The announcement led to a 20% drop in Intel's shares during extended trading, translating to a loss of over $24 billion in market value. This decline followed a 7% drop earlier in the day, which was part of a broader slump in US chip stocks spurred by a conservative forecast from Arm Holdings.
Despite Intel's struggles, other chipmakers like Nvidia and AMD saw their shares rise after hours, reflecting their stronger positions in the AI market. Intel's CEO, Pat Gelsinger, emphasized the need for a shift in workforce distribution, with fewer people at headquarters and more in the field supporting customers. He also noted the dividend suspension as part of efforts to focus on the balance sheet and reduce leverage.
Intel's current workforce stands at 116,500, excluding subsidiaries. The majority of the job cuts are expected to be completed by the end of 2024. The company had declared a quarterly dividend of 12.5 cents per share in April.
Gelsinger's turnaround plan for Intel focuses on developing advanced AI processors and expanding its for-hire manufacturing capabilities to regain the technological edge it lost to Taiwan's TSMC, the world's largest contract chipmaker.
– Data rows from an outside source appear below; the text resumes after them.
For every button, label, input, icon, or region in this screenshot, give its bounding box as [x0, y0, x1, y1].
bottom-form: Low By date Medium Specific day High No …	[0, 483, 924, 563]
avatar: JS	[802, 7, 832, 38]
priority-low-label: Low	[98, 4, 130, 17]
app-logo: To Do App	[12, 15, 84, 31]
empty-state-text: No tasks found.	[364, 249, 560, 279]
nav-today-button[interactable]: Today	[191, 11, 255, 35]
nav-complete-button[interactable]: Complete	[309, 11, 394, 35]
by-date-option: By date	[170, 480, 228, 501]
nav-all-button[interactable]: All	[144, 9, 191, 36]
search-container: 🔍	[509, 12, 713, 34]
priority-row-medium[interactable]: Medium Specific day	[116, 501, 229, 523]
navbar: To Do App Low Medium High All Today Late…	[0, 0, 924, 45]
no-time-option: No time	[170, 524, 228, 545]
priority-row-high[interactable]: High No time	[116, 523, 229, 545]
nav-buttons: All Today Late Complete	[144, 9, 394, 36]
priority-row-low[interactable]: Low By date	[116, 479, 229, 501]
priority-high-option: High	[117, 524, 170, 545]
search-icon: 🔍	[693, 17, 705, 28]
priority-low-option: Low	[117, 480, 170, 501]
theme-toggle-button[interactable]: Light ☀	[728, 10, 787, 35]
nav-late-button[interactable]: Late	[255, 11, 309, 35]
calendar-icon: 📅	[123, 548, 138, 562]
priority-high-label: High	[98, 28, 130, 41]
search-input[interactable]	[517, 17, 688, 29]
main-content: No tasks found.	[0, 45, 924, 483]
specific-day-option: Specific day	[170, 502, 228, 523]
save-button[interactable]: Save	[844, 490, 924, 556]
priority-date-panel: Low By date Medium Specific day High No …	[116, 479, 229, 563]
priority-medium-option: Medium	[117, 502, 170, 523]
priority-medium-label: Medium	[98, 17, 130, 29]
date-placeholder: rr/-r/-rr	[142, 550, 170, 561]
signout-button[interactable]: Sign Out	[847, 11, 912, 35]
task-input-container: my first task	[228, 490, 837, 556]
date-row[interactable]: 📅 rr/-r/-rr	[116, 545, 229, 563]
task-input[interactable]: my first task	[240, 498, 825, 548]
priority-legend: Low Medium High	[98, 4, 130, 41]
However, this push has increased costs and pressured profit margins. Intel has announced plans to cut operating expenses and reduce capital expenditures by more than $10 billion by 2025, exceeding initial expectations.
Michael Schulman, chief investment officer of Running Point Capital, remarked that while the $10 billion cost reduction plan shows strong measures are being taken, there are concerns about whether it is sufficient and if it is a late response, given that Gelsinger has been CEO for over three years.
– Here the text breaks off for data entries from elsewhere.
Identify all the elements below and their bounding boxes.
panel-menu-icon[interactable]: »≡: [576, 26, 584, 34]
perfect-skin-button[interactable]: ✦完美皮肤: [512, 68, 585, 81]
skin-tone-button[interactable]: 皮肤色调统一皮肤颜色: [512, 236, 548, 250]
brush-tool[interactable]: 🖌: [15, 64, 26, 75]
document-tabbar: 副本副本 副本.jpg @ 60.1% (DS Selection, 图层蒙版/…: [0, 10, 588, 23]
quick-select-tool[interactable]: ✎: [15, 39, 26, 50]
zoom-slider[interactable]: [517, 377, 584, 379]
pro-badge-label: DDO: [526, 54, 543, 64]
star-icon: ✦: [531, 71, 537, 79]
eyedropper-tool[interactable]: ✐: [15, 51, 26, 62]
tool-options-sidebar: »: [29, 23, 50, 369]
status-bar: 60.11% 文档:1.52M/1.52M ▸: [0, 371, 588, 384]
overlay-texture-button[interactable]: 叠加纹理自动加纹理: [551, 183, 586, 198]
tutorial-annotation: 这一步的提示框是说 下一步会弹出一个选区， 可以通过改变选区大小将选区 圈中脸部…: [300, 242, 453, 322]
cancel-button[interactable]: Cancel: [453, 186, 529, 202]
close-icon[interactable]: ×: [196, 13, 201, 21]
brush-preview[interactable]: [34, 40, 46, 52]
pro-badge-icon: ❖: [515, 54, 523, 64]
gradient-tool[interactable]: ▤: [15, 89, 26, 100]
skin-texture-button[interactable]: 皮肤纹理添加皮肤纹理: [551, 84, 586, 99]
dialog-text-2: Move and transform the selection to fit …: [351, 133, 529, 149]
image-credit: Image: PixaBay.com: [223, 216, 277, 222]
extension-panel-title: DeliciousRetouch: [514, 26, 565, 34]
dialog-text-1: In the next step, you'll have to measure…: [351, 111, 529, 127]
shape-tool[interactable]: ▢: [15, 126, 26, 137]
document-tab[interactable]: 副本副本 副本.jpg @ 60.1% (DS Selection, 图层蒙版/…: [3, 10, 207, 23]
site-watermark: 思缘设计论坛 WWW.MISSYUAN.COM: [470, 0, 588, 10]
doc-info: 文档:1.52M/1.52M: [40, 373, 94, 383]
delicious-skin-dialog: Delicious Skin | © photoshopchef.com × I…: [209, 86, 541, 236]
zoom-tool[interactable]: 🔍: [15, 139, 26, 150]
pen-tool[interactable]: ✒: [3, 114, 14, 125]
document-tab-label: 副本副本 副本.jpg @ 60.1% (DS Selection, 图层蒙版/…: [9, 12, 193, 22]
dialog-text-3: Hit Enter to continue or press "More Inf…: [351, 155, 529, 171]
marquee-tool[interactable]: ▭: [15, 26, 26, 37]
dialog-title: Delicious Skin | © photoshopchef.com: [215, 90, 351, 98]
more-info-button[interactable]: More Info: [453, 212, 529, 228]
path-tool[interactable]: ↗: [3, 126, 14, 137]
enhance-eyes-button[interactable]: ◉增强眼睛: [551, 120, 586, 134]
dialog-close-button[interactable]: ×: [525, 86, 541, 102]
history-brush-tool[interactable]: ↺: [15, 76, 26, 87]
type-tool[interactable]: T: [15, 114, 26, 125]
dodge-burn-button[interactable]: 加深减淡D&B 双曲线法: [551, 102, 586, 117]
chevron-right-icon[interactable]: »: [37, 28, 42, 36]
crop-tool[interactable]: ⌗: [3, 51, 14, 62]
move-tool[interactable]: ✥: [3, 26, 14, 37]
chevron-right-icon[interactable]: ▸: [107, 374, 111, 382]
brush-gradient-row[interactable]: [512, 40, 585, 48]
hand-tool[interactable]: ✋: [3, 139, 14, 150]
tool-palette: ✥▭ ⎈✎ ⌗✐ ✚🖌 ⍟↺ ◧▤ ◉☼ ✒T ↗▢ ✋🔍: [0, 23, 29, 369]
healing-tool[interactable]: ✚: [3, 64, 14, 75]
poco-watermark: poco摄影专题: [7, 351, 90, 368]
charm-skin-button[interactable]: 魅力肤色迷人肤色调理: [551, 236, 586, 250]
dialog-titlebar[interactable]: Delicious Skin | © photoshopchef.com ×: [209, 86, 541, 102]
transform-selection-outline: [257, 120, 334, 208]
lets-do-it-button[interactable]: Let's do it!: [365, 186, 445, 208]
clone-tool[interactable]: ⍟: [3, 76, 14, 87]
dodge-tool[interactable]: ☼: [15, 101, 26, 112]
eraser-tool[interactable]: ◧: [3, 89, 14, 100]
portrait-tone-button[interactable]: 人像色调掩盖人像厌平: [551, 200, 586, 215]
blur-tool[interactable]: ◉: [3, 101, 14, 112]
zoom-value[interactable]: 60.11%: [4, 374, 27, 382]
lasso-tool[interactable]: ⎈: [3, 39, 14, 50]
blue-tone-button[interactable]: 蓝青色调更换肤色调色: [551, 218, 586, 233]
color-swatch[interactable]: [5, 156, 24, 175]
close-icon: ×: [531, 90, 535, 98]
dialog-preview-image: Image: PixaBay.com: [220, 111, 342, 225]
As of June 29, Intel had $11.29 billion in cash and cash equivalents and total current liabilities of about $32 billion. The company's lagging position in the AI chip market has contributed to a more than 40% decline in its shares this year.
For the third quarter, Intel expects revenue between $12.5 billion and $13.5 billion, below analysts' average estimate of $14.35 billion. It also forecast an adjusted gross margin of 38%, falling short of market expectations of 45.7%.
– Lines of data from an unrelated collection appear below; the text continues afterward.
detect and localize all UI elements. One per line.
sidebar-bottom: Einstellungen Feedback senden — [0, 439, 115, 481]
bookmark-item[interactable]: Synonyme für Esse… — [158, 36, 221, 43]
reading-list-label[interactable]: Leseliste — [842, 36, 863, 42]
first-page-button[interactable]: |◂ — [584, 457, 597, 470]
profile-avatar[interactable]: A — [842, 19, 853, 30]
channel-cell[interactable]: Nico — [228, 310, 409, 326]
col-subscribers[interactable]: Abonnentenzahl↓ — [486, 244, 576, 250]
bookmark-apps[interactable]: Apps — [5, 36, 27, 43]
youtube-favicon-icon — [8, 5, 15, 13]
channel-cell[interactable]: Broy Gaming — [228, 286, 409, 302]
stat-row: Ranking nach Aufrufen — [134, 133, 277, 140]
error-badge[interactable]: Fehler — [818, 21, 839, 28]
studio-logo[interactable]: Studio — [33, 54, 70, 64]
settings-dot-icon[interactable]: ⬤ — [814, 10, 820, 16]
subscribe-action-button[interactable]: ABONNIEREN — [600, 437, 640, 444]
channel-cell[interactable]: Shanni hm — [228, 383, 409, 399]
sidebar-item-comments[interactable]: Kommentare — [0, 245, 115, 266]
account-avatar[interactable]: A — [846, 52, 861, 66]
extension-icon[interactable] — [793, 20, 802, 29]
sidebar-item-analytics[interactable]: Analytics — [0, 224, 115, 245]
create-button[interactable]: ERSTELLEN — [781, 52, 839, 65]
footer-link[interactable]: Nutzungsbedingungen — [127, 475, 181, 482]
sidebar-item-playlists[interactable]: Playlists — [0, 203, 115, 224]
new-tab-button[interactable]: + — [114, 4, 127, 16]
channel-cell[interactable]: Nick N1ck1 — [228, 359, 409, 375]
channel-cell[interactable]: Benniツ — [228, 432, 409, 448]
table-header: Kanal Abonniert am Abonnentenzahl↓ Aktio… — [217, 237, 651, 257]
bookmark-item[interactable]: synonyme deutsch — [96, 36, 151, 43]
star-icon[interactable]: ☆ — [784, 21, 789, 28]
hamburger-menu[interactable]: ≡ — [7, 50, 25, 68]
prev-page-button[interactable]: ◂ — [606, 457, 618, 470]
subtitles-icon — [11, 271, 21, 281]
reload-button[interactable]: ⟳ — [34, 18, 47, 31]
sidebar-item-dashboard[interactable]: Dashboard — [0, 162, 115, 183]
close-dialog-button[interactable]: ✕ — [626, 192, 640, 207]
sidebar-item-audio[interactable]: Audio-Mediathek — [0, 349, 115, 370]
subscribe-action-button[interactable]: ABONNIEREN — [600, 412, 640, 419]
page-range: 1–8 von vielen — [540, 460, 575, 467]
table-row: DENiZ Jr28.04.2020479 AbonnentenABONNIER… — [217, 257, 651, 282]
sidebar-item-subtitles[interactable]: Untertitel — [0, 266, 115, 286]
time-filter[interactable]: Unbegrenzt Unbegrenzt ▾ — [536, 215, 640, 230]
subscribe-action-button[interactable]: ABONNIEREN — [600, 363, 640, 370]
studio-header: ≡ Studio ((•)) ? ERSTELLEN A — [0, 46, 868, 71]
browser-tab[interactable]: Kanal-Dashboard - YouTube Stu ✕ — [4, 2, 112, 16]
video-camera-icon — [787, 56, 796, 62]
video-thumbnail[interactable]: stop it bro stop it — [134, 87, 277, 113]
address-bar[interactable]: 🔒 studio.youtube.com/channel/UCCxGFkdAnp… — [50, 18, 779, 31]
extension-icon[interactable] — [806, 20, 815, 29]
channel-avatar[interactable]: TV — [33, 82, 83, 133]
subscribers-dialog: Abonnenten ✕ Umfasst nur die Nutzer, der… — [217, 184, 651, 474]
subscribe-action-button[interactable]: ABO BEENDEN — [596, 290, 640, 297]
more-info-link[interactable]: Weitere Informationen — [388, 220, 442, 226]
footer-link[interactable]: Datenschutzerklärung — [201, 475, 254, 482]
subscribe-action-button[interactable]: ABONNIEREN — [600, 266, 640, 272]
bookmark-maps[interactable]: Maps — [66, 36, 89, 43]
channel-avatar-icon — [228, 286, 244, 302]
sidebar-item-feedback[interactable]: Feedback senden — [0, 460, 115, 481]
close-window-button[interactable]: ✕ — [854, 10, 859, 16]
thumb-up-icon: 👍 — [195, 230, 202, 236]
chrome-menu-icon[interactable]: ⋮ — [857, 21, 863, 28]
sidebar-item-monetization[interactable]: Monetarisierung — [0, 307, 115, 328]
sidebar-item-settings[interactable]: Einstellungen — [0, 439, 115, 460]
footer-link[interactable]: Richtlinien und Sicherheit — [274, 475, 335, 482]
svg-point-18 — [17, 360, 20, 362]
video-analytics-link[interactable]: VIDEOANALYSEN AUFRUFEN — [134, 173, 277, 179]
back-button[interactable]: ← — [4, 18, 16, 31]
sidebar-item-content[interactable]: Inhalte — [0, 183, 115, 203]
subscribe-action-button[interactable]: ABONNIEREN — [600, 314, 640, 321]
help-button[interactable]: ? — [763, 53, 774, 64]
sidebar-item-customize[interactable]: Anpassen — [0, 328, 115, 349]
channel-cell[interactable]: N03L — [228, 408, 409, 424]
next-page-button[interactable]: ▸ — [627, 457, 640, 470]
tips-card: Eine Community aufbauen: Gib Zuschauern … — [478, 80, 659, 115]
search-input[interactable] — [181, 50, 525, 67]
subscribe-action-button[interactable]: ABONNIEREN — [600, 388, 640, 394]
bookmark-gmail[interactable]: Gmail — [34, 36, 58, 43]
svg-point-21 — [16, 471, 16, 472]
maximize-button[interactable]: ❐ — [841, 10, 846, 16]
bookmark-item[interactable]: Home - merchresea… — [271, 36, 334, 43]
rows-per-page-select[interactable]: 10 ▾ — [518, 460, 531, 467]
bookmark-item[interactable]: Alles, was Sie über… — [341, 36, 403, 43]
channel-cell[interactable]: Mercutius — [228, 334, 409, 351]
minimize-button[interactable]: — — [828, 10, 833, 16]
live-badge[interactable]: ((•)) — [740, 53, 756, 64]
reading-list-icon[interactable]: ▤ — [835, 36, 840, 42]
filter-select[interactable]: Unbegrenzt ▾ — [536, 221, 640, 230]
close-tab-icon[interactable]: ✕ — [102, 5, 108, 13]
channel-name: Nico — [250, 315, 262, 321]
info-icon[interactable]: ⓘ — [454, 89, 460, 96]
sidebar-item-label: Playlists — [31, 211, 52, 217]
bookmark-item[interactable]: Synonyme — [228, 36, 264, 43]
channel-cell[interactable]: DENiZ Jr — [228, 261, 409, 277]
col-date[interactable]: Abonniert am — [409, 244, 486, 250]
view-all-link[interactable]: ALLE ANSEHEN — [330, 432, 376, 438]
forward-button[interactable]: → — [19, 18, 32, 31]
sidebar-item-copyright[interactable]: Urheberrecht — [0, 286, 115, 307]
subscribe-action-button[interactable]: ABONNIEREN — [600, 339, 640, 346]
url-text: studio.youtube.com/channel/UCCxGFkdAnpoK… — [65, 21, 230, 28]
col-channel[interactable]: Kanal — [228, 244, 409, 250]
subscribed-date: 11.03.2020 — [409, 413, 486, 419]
Analysts believe Intel's efforts to turn around its foundry business will take years, with TSMC expected to maintain its lead. Despite this, Intel's PC chip business grew by 9% in the April-June quarter. However, the higher costs associated with AI PC-focused processors mean their profitability isn't great. Additionally, Intel's data center business declined by 3% in the quarter.
CFO David Zinsner noted that weaker consumer and enterprise spending, particularly in China, is expected in the current quarter. Export licenses revoked in May have also impacted Intel's business in China.
Intel plans to cut capital expenses by 17% in 2025, aiming for $21.5 billion, based on the midpoint of its forecast range. These costs are expected to remain roughly flat in 2024.